There’s other commands to run too, see that comment

I was asking about potential “cleaner” or “security” tools, because I suspect some might have changed trust settings on certificates, disabled some, or installed some others, and that would explain why the verification fails (for Go applications, but not for, say, Safari).

I hope you find some more information based on that!

Reply
Amos4 years ago

Update: I had another idea (just shipping a CA bundle with butler - only for macOS though), and I just shipped butler v15.7.3, can you try again?

It should upgrade butler when the itch app starts, you can always look at ~/Library/Application Support/itch/broth to make sure it grabbed v15.7.3

Reply
Nikki Nyx4 years ago

And it worked! You, my friend, are a rock star! Huge props.

So, I figured I'd post the results of the rest, just in case you need it for someone else. All of the following I did before DL'ing the version that worked.

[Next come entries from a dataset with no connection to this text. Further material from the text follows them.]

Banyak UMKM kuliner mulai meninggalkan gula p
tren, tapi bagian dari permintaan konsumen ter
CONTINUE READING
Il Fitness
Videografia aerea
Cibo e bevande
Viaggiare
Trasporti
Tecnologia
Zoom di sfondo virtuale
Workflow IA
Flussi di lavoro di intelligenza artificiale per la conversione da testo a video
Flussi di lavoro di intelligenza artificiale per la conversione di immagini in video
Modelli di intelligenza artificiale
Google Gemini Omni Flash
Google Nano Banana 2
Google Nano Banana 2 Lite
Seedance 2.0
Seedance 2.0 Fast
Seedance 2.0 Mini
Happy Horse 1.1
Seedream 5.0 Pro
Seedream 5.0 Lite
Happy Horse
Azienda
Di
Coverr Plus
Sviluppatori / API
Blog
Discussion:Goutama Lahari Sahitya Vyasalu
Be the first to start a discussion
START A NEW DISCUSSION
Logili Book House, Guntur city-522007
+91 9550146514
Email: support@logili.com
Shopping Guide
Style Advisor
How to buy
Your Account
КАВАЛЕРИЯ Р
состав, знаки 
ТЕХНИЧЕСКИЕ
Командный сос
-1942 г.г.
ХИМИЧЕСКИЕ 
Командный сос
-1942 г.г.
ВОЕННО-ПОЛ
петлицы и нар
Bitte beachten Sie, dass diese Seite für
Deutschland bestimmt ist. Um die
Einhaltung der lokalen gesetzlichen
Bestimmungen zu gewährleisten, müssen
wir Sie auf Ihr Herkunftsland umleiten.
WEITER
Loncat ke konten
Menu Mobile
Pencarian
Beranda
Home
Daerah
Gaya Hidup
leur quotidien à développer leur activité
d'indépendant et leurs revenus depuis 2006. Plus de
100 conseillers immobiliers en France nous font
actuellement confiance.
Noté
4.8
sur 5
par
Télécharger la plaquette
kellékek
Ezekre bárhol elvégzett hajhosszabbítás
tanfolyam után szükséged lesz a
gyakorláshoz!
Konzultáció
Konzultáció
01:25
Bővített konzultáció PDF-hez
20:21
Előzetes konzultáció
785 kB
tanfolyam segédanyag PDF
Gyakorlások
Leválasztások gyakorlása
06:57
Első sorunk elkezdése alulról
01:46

ITCH PROFILE & CERTIFICATE
Following https://api.itch.io/profile and clicking the lock got me this..

Expanding the Certificate section got me this...

CHECKING ALL CERTIFICATES
The only certificate that wasn't set to "Always Trust" was "Developer ID Certification Authority". The "When using this certificate" section was set to "Use System Defaults", while the rest of the list was set to "no value specified". Once I changed the initial section to "Always Trust", the rest were automatically set to that as well. It still didn't return "This certificate is valid" though. Instead, it now reads "This certificate is marked as trusted for this account".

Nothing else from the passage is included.